What can I say? We are truly blessed. Makoa continues to amaze us all, this time walking by 15 months. Here is a video Tiff took today of Makoa walking to pick up his baby. Enjoy!

Back to Torrance Memorial…

23 Mar

It was over a year ago that we had left Torrance Memorial with our dearest Makoa in hand to head home an start our journey as a family. Last Thursday, we had the opportunity to return to the hospital that all three of our children were born at for a very special reason, the birth of our niece, Rylie Jay Chandler.

Tiffany’s sister was scheduled to have a c-section on St. Patricks day so the entire family headed down to the hospital at 7am for the big day. Much has changed since we last left a year ago. Most notably, there is no swine-flu epidemic so children were allowed in the hospital. It reminded me that Makoa’s brother and sister didn’t meet him for an entire month after he was born. Besides the fact that the kids could be up in the labor and delivery room, it was also a chance for us to bring Makoa back to the NICU to see the nurses and doctors who got him going.

The highlight of the day was seeing Stacy, our most favorite nurse who was such a blessing to us. She is on maternity leave from the hospital, pregnant with her fourth baby, but she took time to come back and see Makoa. It was wonderful to spend some time with her and catch up.
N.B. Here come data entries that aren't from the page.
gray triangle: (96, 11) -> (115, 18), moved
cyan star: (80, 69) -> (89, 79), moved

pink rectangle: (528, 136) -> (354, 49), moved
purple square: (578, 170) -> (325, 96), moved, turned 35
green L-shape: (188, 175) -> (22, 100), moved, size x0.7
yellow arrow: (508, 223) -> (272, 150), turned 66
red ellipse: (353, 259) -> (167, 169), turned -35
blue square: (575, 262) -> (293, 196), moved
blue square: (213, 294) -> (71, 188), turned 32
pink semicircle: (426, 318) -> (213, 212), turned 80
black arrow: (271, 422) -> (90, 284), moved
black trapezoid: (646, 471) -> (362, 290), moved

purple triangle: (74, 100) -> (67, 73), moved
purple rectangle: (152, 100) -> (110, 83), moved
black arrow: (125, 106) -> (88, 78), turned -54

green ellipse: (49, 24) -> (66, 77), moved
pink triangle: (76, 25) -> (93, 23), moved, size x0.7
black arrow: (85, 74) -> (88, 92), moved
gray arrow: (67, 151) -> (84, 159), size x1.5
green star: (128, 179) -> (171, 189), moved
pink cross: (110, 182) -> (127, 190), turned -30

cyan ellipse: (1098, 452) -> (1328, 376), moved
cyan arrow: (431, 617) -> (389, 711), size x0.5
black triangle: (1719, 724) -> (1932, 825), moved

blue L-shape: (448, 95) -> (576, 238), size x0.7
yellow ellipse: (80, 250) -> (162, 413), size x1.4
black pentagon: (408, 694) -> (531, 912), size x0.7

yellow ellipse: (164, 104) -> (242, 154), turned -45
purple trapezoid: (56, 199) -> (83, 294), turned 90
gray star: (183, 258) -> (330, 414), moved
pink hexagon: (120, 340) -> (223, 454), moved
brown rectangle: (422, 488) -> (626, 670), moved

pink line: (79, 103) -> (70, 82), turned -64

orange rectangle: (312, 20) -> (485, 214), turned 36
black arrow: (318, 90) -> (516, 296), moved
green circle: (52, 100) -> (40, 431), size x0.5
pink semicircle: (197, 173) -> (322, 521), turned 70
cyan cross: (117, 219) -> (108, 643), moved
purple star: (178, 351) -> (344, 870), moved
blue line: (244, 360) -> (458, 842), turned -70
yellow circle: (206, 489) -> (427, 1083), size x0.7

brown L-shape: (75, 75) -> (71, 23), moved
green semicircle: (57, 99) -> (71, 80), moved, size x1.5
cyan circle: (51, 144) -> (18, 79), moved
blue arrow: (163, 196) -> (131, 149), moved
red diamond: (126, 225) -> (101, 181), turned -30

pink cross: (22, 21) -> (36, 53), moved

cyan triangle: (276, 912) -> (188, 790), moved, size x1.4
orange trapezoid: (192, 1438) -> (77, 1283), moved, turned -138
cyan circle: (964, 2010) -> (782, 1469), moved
We are looking forward to reconnecting with her and the rest of her family when we move back down to the South Bay this summer.

After Stacy left, we stopped by the NICU to see Dr. Schwartz who not only remembered us, but was also very intrigued to see how Makoa was doing. He mentioned how he still uses us a case study with the undescended testis and that how it is so rare to have two genetic conditions (PWS & Ichthyosis). It was actually great seeing him and being able to thank him. It’s funny how either God softens your heart or those around you. We definitely didn’t get a long a first, but I’m very grateful for his diagnosis for Makoa and his quest to find out the best way to treat him.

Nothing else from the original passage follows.